DATA RECORDS:
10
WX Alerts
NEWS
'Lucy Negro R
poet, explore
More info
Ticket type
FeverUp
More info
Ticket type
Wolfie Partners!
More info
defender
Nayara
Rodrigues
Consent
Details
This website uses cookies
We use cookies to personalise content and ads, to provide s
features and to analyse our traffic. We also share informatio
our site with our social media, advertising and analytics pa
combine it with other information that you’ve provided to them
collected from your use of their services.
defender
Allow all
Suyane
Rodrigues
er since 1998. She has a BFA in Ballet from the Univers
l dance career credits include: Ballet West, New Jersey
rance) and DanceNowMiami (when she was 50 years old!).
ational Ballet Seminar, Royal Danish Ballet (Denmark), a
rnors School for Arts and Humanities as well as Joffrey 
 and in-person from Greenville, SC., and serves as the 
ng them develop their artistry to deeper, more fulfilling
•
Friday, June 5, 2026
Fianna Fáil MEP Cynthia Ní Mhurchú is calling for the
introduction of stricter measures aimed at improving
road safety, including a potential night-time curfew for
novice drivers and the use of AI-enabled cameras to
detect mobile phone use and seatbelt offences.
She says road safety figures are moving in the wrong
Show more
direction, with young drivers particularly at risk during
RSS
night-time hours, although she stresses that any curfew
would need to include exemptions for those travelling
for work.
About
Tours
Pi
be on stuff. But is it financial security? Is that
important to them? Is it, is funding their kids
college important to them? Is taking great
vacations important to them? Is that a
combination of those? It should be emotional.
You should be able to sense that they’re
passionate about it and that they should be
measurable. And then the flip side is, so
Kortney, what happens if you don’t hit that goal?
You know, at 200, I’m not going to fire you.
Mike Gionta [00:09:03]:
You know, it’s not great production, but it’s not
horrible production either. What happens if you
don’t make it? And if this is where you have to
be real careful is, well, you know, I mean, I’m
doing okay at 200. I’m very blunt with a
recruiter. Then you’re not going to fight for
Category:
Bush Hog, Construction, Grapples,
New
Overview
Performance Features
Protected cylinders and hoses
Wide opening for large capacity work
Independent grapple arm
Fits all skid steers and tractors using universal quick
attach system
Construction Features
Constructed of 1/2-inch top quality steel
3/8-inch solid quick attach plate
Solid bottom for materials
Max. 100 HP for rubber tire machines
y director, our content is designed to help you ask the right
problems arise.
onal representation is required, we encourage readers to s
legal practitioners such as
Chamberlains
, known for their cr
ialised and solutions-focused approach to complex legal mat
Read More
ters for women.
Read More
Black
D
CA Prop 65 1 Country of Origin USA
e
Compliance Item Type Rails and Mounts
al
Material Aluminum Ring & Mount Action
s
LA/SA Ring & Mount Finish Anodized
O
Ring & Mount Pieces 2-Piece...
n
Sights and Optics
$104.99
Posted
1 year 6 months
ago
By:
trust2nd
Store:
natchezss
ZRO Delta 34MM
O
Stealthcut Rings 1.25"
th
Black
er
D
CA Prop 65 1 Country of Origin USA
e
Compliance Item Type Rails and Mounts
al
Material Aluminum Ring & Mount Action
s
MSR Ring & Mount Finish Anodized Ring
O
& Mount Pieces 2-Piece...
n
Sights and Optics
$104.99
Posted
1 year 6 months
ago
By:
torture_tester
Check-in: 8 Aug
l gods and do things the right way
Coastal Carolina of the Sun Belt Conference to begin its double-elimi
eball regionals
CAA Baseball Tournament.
...
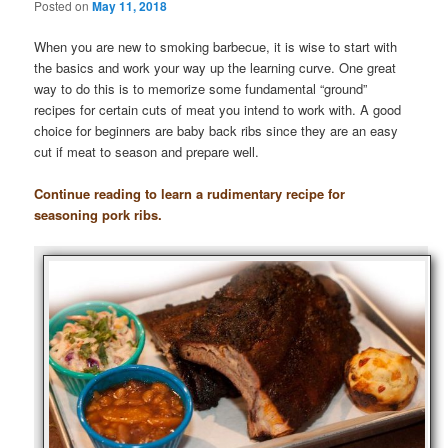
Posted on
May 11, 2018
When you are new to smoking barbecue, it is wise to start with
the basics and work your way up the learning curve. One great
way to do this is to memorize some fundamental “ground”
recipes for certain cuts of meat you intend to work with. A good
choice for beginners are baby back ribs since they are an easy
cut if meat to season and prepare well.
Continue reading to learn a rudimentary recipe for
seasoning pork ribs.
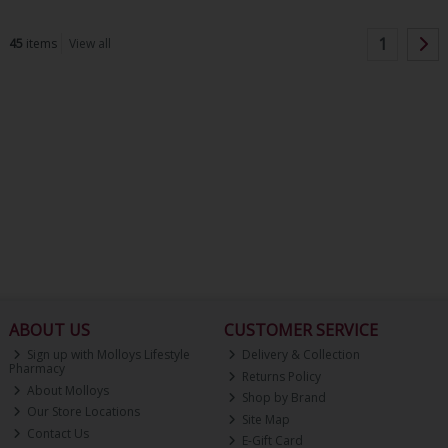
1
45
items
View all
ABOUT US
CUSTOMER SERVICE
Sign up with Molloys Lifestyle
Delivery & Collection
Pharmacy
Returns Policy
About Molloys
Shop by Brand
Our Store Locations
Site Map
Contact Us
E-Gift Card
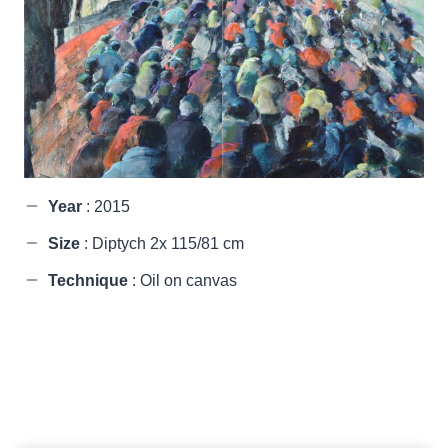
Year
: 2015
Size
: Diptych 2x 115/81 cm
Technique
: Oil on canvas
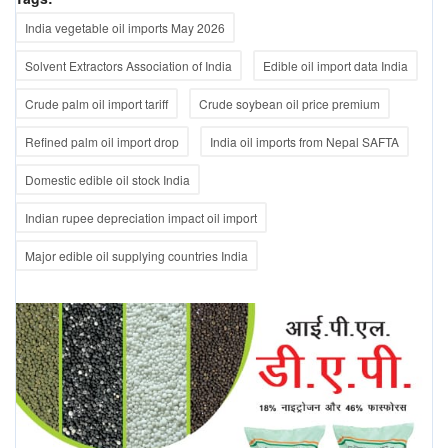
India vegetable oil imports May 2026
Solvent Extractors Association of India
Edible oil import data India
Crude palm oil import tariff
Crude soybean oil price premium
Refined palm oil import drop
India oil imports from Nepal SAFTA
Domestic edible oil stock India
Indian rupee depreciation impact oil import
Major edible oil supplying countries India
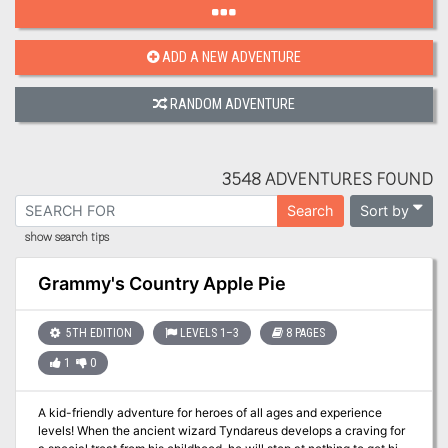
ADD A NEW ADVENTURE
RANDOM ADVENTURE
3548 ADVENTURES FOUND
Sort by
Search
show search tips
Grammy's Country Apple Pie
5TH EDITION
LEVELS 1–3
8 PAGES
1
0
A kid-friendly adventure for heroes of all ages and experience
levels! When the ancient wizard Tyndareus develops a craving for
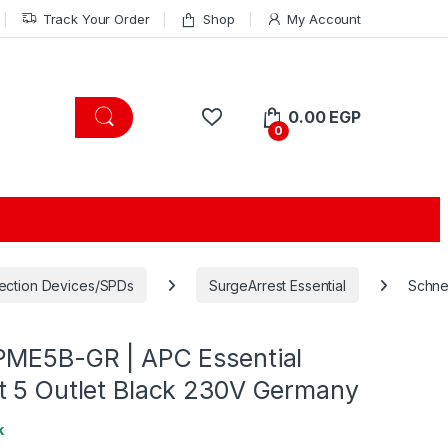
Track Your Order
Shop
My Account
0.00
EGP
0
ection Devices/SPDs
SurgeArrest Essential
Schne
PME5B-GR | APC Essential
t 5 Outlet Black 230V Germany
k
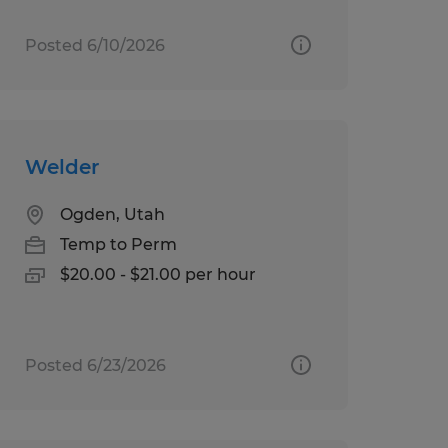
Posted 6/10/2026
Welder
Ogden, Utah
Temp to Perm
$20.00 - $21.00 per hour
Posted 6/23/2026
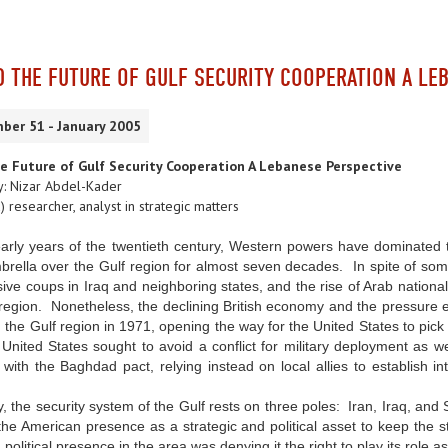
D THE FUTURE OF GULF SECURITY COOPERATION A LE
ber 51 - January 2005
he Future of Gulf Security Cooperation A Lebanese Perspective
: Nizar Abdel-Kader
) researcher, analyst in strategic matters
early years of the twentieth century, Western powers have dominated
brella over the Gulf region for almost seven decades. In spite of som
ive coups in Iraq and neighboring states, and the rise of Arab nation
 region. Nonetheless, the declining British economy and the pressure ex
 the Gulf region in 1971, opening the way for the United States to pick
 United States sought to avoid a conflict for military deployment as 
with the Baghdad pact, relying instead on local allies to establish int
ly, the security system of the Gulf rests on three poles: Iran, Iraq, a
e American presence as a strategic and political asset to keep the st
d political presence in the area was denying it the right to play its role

TASK GOAL: Go through the records above and return each line in which the word "meat" occurs.

ANSWER BOX:
recipes for certain cuts of meat you intend to work with. A good
cut if meat to season and prepare well.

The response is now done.